Tired of taking the same old walks during the pandemic? Try taking a walk through Indigenous history

August 4, 2020 by Chris Sasaki - A&S News

In response to restrictions put in place during the COVID-19 pandemic, many people are re-discovering simple pleasures like baking, gardening and taking walks. And many are using various apps to turn their walks into guided cultural or historic tours.

The Driftscape app provides users with a map filled with a variety of content — from architecture to literature to LGBTQ2S+ history — which can be used to plan a themed walk.

It also includes Indigenous content, provided by First Story, an organization originally known as the Toronto Native Community History Project that is dedicated to researching and preserving the Indigenous history of Toronto and the surrounding region.

Jon Johnson, an assistant professor, teaching stream, at Woodsworth College, collects and shares Indigenous history and for years has been a part of First Story and the Toronto Native Community History Project. Mostly of French Canadian descent, Johnson has a small amount of Haudenosaunee and Kichisipirini ancestry as well. He shares this knowledge through First Story and through walking and bus tours.
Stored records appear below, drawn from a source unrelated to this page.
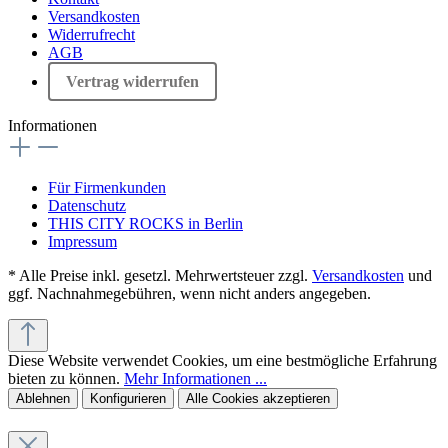
Versandkosten
Widerrufrecht
AGB
Vertrag widerrufen
Informationen
Für Firmenkunden
Datenschutz
THIS CITY ROCKS in Berlin
Impressum
* Alle Preise inkl. gesetzl. Mehrwertsteuer zzgl.
Versandkosten
und
ggf. Nachnahmegebühren, wenn nicht anders angegeben.
Diese Website verwendet Cookies, um eine bestmögliche Erfahrung
bieten zu können.
Mehr Informationen ...
Ablehnen
Konfigurieren
Alle Cookies akzeptieren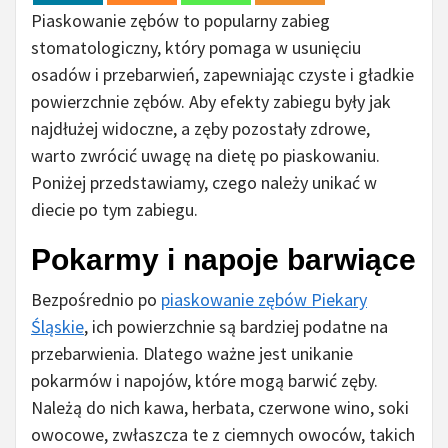
Piaskowanie zębów to popularny zabieg
stomatologiczny, który pomaga w usunięciu
osadów i przebarwień, zapewniając czyste i gładkie
powierzchnie zębów. Aby efekty zabiegu były jak
najdłużej widoczne, a zęby pozostały zdrowe,
warto zwrócić uwagę na dietę po piaskowaniu.
Poniżej przedstawiamy, czego należy unikać w
diecie po tym zabiegu.
Pokarmy i napoje barwiące
Bezpośrednio po
piaskowanie zębów Piekary
Śląskie
, ich powierzchnie są bardziej podatne na
przebarwienia. Dlatego ważne jest unikanie
pokarmów i napojów, które mogą barwić zęby.
Należą do nich kawa, herbata, czerwone wino, soki
owocowe, zwłaszcza te z ciemnych owoców, takich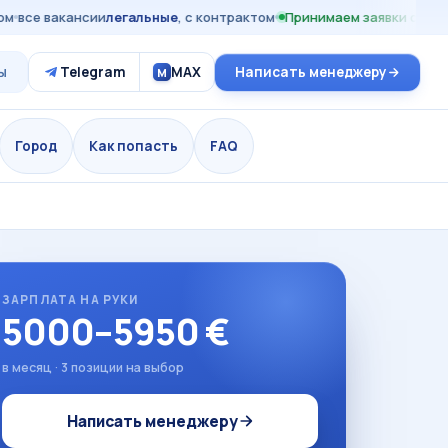
все вакансии
легальные
, с контрактом
Принимаем заявки сейчас
2
ы
Telegram
MAX
Написать менеджеру
M
Город
Как попасть
FAQ
ЗАРПЛАТА НА РУКИ
5000–5950 €
в месяц · 3 позиции на выбор
Написать менеджеру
“It’s very common for people to think there isn’t much Indigenous history in Toronto,” says Johnson. Quoting Indigenous activist and scholar, Rodney Bobiwash, he says his goal is to get people to see the Toronto landscape and Toronto’s history with a different set of eyes.

“If we can accomplish that,” says Johnson, “then we can come to some truly good purpose in history: to get people to acknowledge that Toronto is a territory of Indigenous presence and design going back thirteen thousand years.”

In the Driftscape app, select the “Indigenous” layer, then the “First Story” layer to see Indigenous content. Then, you’ll discover the location of the 10,000 year old footprints found during construction in 1908 but since covered in concrete and the waters of Toronto Harbour. You’ll read the story of George Armstrong, who was of Irish and Algonquin heritage, and who remains the longest serving captain of the Toronto Maple Leafs NHL hockey team. You’ll learn about efforts to restore Anishinaabemowin place names to the streets of Gichi Kiiwenging (Toronto) — and much more from thousands of years of Indigenous history.